Aim of the exercise: Among the entries below, copy every line that carries the word "offline".

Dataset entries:

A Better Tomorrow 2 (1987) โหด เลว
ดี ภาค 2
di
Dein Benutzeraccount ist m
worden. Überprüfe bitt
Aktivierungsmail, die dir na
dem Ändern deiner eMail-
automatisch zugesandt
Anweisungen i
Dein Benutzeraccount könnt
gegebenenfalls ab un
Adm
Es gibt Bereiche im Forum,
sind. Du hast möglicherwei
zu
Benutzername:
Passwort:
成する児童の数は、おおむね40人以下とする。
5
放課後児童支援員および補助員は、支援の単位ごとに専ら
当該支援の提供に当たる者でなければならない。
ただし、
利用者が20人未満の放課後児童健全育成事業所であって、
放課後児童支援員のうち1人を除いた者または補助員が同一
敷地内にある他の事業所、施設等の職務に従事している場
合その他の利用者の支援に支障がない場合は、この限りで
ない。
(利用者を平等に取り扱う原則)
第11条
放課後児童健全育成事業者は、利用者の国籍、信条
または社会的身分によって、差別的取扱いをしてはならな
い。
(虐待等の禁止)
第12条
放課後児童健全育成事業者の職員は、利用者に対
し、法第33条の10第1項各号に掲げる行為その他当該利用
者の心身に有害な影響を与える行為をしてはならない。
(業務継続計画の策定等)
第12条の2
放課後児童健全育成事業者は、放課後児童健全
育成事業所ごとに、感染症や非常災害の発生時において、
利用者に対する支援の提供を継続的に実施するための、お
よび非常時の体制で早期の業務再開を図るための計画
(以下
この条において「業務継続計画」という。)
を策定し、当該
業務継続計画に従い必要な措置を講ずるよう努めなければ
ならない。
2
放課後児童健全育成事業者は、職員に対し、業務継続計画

==

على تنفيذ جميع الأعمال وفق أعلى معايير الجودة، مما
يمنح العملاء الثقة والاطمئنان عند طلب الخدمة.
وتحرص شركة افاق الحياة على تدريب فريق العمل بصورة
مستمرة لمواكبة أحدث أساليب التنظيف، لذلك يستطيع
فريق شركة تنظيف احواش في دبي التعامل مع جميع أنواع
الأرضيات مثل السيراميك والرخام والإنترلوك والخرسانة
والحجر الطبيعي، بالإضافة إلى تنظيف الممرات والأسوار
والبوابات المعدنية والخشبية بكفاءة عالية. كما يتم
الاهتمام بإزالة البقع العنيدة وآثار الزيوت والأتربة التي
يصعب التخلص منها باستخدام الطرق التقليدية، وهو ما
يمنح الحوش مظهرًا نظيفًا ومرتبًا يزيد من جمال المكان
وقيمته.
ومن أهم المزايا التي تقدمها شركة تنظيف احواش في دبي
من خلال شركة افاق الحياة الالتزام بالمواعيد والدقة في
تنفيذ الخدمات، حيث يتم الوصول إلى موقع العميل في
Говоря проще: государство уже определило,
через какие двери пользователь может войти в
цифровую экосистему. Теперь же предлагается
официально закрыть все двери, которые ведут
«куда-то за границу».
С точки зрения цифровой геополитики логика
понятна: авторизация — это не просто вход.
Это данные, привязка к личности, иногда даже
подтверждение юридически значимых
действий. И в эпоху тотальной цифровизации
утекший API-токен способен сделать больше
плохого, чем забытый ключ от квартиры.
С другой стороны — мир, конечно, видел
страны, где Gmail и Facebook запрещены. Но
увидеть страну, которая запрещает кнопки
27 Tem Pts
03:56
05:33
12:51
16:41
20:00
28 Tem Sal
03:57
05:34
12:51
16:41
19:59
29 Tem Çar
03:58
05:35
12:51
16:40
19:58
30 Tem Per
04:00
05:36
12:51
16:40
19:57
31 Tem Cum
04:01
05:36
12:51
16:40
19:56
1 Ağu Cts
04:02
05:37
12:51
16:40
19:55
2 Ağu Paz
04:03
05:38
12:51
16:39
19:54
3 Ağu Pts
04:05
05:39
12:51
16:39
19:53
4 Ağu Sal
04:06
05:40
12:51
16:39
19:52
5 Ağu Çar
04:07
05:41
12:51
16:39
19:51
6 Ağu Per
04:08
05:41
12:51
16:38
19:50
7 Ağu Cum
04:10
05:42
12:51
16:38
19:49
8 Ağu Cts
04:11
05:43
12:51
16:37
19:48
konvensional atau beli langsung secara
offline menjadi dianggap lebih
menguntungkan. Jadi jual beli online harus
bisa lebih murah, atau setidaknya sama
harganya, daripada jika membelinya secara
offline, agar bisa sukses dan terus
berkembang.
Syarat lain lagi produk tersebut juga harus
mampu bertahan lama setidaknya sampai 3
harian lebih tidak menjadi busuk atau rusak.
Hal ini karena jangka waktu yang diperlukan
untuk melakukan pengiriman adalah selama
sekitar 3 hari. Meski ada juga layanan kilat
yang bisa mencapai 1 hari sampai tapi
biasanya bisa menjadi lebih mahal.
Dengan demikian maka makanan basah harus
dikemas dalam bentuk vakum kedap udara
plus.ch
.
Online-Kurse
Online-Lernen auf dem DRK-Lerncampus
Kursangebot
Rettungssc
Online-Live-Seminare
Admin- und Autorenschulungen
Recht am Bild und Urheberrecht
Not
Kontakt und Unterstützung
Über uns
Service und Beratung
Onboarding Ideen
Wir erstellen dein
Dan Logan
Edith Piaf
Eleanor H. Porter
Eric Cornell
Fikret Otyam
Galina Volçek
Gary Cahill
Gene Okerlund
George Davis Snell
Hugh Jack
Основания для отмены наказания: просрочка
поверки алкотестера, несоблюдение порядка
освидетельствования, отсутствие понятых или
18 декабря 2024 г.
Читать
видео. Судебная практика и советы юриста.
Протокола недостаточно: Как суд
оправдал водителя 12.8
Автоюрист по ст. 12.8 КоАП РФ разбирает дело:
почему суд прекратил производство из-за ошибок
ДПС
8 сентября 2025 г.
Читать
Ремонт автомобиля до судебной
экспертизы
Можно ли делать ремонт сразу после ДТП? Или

--

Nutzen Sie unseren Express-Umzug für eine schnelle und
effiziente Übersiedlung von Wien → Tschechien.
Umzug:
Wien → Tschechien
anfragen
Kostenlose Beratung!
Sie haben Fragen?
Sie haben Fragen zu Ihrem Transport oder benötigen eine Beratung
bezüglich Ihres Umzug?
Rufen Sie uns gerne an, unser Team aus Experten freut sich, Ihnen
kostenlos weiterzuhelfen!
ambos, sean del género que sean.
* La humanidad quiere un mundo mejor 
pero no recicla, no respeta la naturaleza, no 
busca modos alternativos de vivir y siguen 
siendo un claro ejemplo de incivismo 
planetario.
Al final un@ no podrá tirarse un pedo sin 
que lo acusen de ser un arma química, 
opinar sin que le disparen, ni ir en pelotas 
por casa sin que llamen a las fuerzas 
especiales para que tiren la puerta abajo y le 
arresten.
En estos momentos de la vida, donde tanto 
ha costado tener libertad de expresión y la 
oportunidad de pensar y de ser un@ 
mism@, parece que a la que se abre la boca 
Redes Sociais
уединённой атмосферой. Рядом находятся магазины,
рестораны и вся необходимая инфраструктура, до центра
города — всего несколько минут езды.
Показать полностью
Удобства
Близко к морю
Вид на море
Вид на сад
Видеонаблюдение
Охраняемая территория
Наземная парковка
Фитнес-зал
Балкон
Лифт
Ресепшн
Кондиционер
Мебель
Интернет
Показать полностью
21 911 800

Solution to this exercise:
offline menjadi dianggap lebih
offline, agar bisa sukses dan terus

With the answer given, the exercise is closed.